To avoid creating a complex map that looks like "spaghetti thrown on the screen," Janies and colleagues also simplified the map's design. Green lines represent transmission pathways most strongly supported by the research findings. Yellow lines indicate less certainty. Lines also are colored differently depending on whether they indicate an incoming or outgoing virus from a specific location. And users can search for specific transmission routes rather than seeing all transmission events on the map at once.
The maps represent scientists' best approximation of avian flu transmission based on the information available, Janies explained. Without access to every complete genome of every flu virus that ever infected a bird or human, researchers can never fully track evolutionary relationships, genetic histories and specific locations of each outgoing and incoming viral transmission.
"Collect and share as much data as possible and let the data tell the story," he said. "We're honest about the uncertainty our results may have - but even with partial data, we can infer much about a virus in an area based on its sources."
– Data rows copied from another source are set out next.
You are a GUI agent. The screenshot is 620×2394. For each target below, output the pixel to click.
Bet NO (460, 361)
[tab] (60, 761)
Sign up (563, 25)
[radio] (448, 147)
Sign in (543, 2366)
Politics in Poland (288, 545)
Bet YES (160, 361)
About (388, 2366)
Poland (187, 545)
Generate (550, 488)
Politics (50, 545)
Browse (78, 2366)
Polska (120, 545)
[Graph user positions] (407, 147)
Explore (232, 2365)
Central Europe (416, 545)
The method has already been applied to studies of the H1N1 flu currently infecting millions of people in the United States. International cooperation spearheaded by the NIH, GISAID and the Centers for Disease Control and Prevention has resulted in ready availability of H1N1 sequences for study.
"With what we have so far, we can see the spread of H1N1 out of the United States and all over the world. There is a different dynamic, in that this is a virus carried by humans, who are cosmopolitan and moving both ways," Janies said. "It's also a virus that has been transmitted all over the world in a matter of months, and it's still similar to its ancestors."
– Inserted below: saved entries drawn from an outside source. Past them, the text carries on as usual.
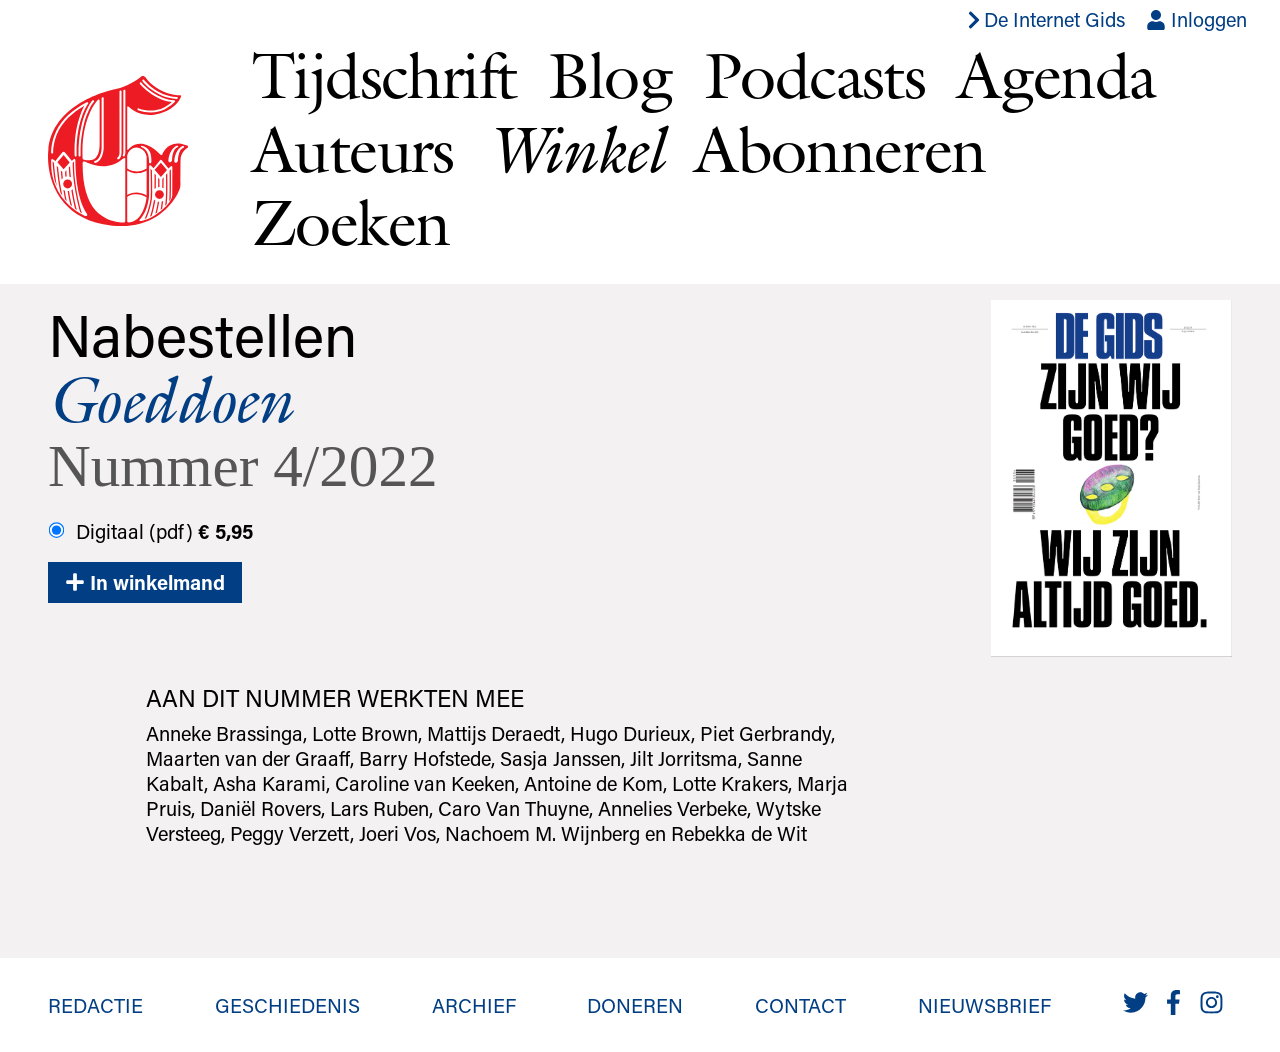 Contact (800, 1005)
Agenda (1056, 75)
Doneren (635, 1005)
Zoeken (350, 222)
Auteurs (353, 149)
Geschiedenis (287, 1005)
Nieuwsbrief (984, 1005)
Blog (610, 75)
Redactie (95, 1005)
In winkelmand (145, 582)
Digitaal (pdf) (151, 531)
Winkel (574, 149)
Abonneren (840, 149)
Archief (474, 1005)
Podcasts (814, 75)
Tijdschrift (384, 75)
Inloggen (1196, 19)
H5N1, on the other hand, has been creeping across Asia and into Europe and Africa for more than a decade and picked up mutations along the way, he noted. While H1N1 has spread more quickly, it is far less deadly to humans than H5N1 - meaning it is still useful for the world to keep an eye on avian flu, Janies said.
His group's visualizations will help make that possible.
The computing power used in this study was supplied by the Ohio Supercomputer Center and the Ohio State University Medical Center. The research is funded by the U.S. Army Research Laboratory and Office, Ohio State's Department of Biomedical Informatics and the Mathematical Biosciences Institute (MBI) at Ohio State.
Janies conducted the work with Rasmus Hovm-ller, Boyan Alexandrov and Jori Hardman of Ohio State's Department of Biomedical Informatics. Hovm-ller is also an investigator in the MBI.